Langsung ke konten utama

Terbayarnya Sebuah Nyawa


            Di suatu kamar ia termenung seorang diri, tatapannya menuju ke luar jendela dan pandangannya kosong. Setiap hari Bik Sumi selalu mengantarkan makanan dan menyiapkan segala keperluannya. Sejak kejadian tiga tahun silam sifatnya berubah drastis, sekarang ia menjadi lebih pendiam, bicara hanya seperlunya. Tak hanya itu, sifat psikologisnya pun juga ikut berubah. Siapa pun laki-laki yang mencoba mencaci atau berbuat kasar terhadapnya akan ia siksa dengan cara tak manusiawi.

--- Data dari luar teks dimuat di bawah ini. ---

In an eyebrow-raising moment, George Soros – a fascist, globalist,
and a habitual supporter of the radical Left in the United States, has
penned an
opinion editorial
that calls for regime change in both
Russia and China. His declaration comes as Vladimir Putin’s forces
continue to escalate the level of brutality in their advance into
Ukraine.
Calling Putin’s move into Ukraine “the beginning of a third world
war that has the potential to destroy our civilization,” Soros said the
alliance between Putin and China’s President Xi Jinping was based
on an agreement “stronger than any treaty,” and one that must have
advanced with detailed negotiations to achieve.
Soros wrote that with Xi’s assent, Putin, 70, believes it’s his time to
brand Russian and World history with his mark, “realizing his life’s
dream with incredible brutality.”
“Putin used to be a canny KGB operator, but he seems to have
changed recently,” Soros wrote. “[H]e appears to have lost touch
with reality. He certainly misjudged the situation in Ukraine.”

“Bik, saya keluar dulu. Kamu jaga rumah baik-baik ya.” Ujarnya kepada asisten rumah tangganya. Namanya Arindi, Janda 30 tahun yang ditinggal mati suaminya karena dibunuh sekelompok rampok masa itu. Sejak saat itu dalam dirinya tumbuh dendam kesumat dan ia berjanji akan membayar nyawa suaminya itu, meski ia belum tahu pasti siapa pelakunya. Namun karena bantuan teman-temannya dan beberapa orang pintar sedikit banyak telah ia temukan lokasi tempat tinggal dan identitas lainnya.

Di perjalanan dia telah memikirkan rencana jahatnya, ia tersenyum dan tertawa karena sebentar lagi pelaku yang membuatnya menderita akan segera lenyap di tangannya sndiri dan dengan caranya.

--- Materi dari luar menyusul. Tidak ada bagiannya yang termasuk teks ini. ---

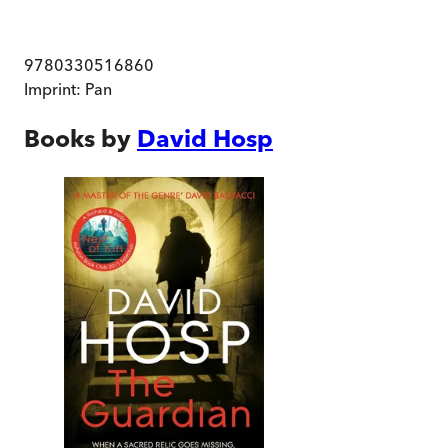
9780330516860
Imprint:
Pan
Books by
David Hosp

“Hai, Rin. Bagaimana rencana kamu selanjutnya?” tanya Susi yang merupakan teman lamanya dan dia yang membantu Arindi mencari informasi pelaku.

“Aku sudah susun semua rencana dengan rapi, malam ini akan kupancing dia ke suatu Hotel dan setelah itu aku akan menjalankan aksiku. Kamu siap jadi patnerku?” tanya Arindi kepada Susi untuk meyakinkannya. Karena mendapat tanggapan yang baik Arindi pun tersenyum gembira dan sore itu mereka menuju hotel dan mempersiapkan segala sesuatunya.

            Malam tiba, bintang-bintang di langit terlihat indah di mata Arindi, ia menatap langit dan tersenyum seakan-akan tengah bertatap muka dengan suaminya. Kamu sabar ya, Mas. Sebentar lagi yang membuat kita berpisah akan lenyap di tanganku, malam ini juga. Batinnya.

Di Kamar nomor 305 Arindi telah duduk manis di tepi ranjang, sedangkan Susi berada di kamar mandi menunggu perintah dari Arindi. Sesekali ia cek hp dan ternyata mangsa yang dinanti telah sampai di lobi hotel. Iya, Mas. Langsung saja ke kamar 305. Arindi membalas pesan mangsanya dengan geram. Lihat saja kau, kusiksa kau malam ini. Batinnya.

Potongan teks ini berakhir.